You know, I was debating an evangelical professor on NPR and this professor said, ‘Pastor, don’t you want a candidate who embodies the teaching of Jesus and would govern this country according to the principles found in the Sermon on the Mount?’ I said, ‘Heck no.’ I would run from that candidate as far as possible, because the Sermon on the Mount was not given as a governing principle for this nation.
Nowhere is government told to forgive those who wrong it, nowhere is government told to turn the other cheek. Government is to be a strongman to protect its citizens against evildoers. When I’m looking for somebody who’s going to deal with ISIS and exterminate ISIS, I don’t care about that candidate’s tone or vocabulary, I want the meanest, toughest, son of a you-know-what I can find, and I believe that’s biblical.

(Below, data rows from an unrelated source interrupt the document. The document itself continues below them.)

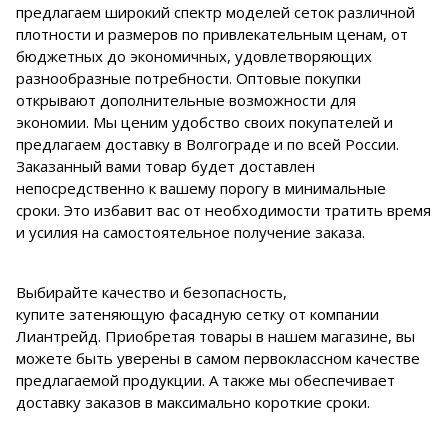
предлагаем широкий спектр моделей сеток различной
плотности и размеров по привлекательным ценам, от
бюджетных до экономичных, удовлетворяющих
разнообразные потребности. Оптовые покупки
открывают дополнительные возможности для
экономии. Мы ценим удобство своих покупателей и
предлагаем доставку в Волгограде и по всей России.
Заказанный вами товар будет доставлен
непосредственно к вашему порогу в минимальные
сроки. Это избавит вас от необходимости тратить время
и усилия на самостоятельное получение заказа.
Выбирайте качество и безопасность,
купите затеняющую фасадную сетку от компании
Лиантрейд. Приобретая товары в нашем магазине, вы
можете быть уверены в самом первоклассном качестве
предлагаемой продукции. А также мы обеспечивает
доставку заказов в максимально короткие сроки.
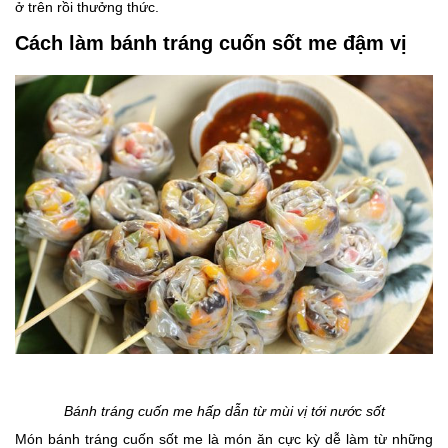
ở trên rồi thưởng thức.
Cách làm bánh tráng cuốn sốt me đậm vị
Bánh tráng cuốn me hấp dẫn từ mùi vị tới nước sốt
Món bánh tráng cuốn sốt me là món ăn cực kỳ dễ làm từ những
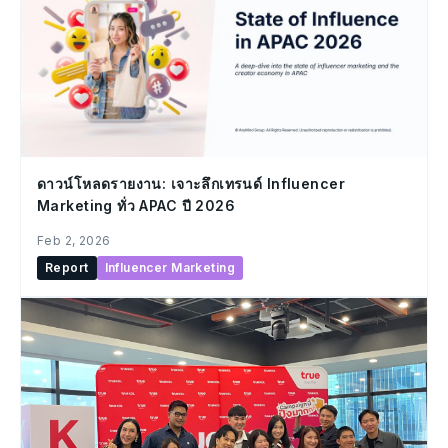
ดาวน์โหลดรายงาน: เจาะลึกเทรนด์ Influencer
Marketing ทั่ว APAC ปี 2026
Feb 2, 2026
Report
Influencer Marketing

But Jeffress really did say that. You can listen to the radio show clip in which he says it.This is Martin Luther’s famous doctrine of the two kingdoms in a nutshell. The teaching of Jesus is for individuals to practice or not as they see fit. Government – even Christians in government – should not be merciful in the way Christians are taught to be.
The irony, of course, is that other conservative Christian views, about same-sex marriage or abortion for instance, I am quite certain that Jeffress and others like him would happily see enforced by government. But concern for the poor or love for enemies? No way.
It is saddening that this approach to ethics and morality is so widely held in the United States. And perhaps it is unsurprising, given that there is a natural congruence between the Lutheran doctrine of two kingdoms, and the American approach to separating church and state.
Yet last I heard, a lot of fundamentalists don’t want separation of church and state, either.
And so is this outlook simple hypocrisy, or is there something deeper that could help make sense of it?